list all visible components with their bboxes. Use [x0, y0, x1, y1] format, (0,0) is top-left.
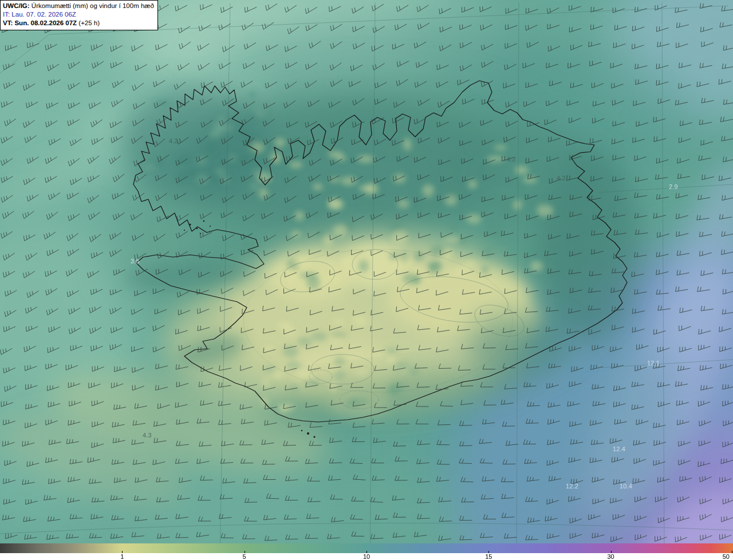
model-name: UWC/IG:	[3, 2, 30, 9]
colorbar-tick-label: 5	[243, 553, 246, 560]
colorbar-tick-label: 50	[723, 553, 730, 560]
title-text: Úrkomumætti (mm) og vindur í 100m hæð	[30, 2, 154, 9]
precipitation-wind-map	[0, 0, 733, 560]
colorbar-tick-label: 10	[363, 553, 370, 560]
colorbar-tick	[732, 551, 732, 553]
weather-map-stage: 4.24.24.22.93.54.312.112.412.210.4 UWC/I…	[0, 0, 733, 560]
valid-time-bold: VT: Sun. 08.02.2026 07Z	[3, 19, 77, 26]
init-time: IT: Lau. 07. 02. 2026 06Z	[3, 10, 154, 19]
valid-time: VT: Sun. 08.02.2026 07Z (+25 h)	[3, 19, 154, 27]
colorbar-tick-label: 15	[485, 553, 492, 560]
valid-time-offset: (+25 h)	[77, 19, 100, 26]
title-box: UWC/IG: Úrkomumætti (mm) og vindur í 100…	[0, 0, 158, 30]
colorbar: 1510153050	[0, 543, 733, 560]
colorbar-tick-label: 1	[120, 553, 124, 560]
colorbar-tick-label: 30	[607, 553, 614, 560]
map-title: UWC/IG: Úrkomumætti (mm) og vindur í 100…	[3, 2, 154, 10]
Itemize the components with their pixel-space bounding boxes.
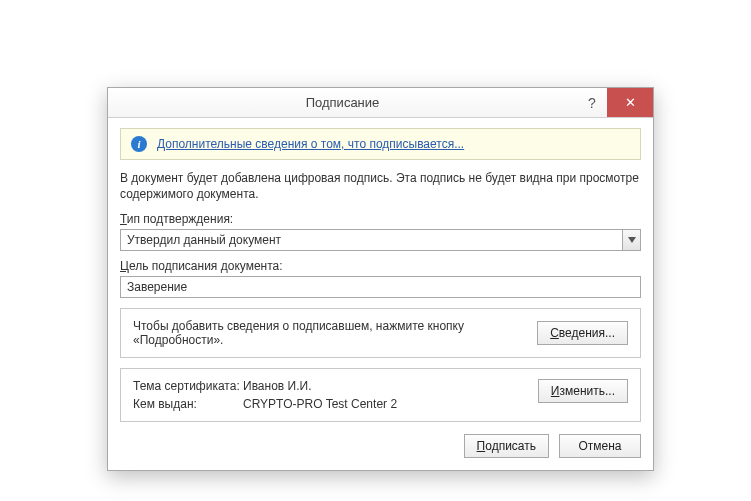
help-button[interactable]: ? [577,88,607,117]
commitment-type-value: Утвердил данный документ [121,230,622,250]
titlebar-controls: ? ✕ [577,88,653,117]
cert-subject-label: Тема сертификата: [133,379,243,393]
dialog-footer: Подписать Отмена [120,434,641,458]
signing-dialog: Подписание ? ✕ i Дополнительные сведения… [107,87,654,471]
purpose-label: Цель подписания документа: [120,259,641,273]
sign-button[interactable]: Подписать [464,434,549,458]
cert-change-wrap: Изменить... [538,379,628,411]
details-button[interactable]: Сведения... [537,321,628,345]
certificate-panel: Тема сертификата: Иванов И.И. Кем выдан:… [120,368,641,422]
commitment-type-combo[interactable]: Утвердил данный документ [120,229,641,251]
signer-details-hint: Чтобы добавить сведения о подписавшем, н… [133,319,525,347]
certificate-info: Тема сертификата: Иванов И.И. Кем выдан:… [133,379,526,411]
chevron-down-icon [628,237,636,243]
purpose-value: Заверение [127,280,187,294]
cert-subject-value: Иванов И.И. [243,379,526,393]
purpose-input[interactable]: Заверение [120,276,641,298]
dialog-body: i Дополнительные сведения о том, что под… [108,118,653,470]
cancel-button[interactable]: Отмена [559,434,641,458]
dialog-title: Подписание [108,95,577,110]
cert-issuer-value: CRYPTO-PRO Test Center 2 [243,397,526,411]
titlebar: Подписание ? ✕ [108,88,653,118]
info-link[interactable]: Дополнительные сведения о том, что подпи… [157,137,464,151]
combo-dropdown-button[interactable] [622,230,640,250]
signer-details-panel: Чтобы добавить сведения о подписавшем, н… [120,308,641,358]
commitment-type-label: Тип подтверждения: [120,212,641,226]
info-bar: i Дополнительные сведения о том, что под… [120,128,641,160]
change-cert-button[interactable]: Изменить... [538,379,628,403]
info-icon: i [131,136,147,152]
close-icon: ✕ [625,95,636,110]
close-button[interactable]: ✕ [607,88,653,117]
cert-issuer-label: Кем выдан: [133,397,243,411]
description-text: В документ будет добавлена цифровая подп… [120,170,641,202]
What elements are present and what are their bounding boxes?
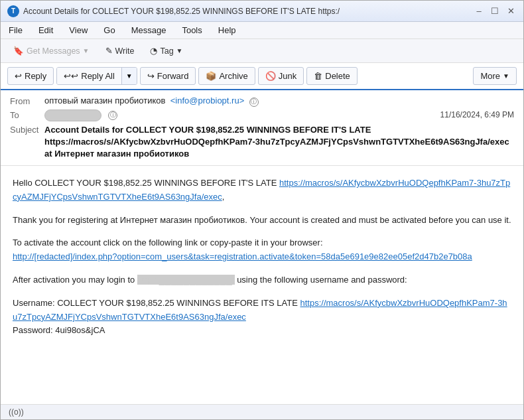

════════════════════

EXERCISE: Note every line above where the string "close" shows up, and copy those lines.

SOLUTION TO THIS PROBLEM:
close-icon: ✕ [625,95,636,110]
close-button[interactable]: ✕ [607,88,653,117]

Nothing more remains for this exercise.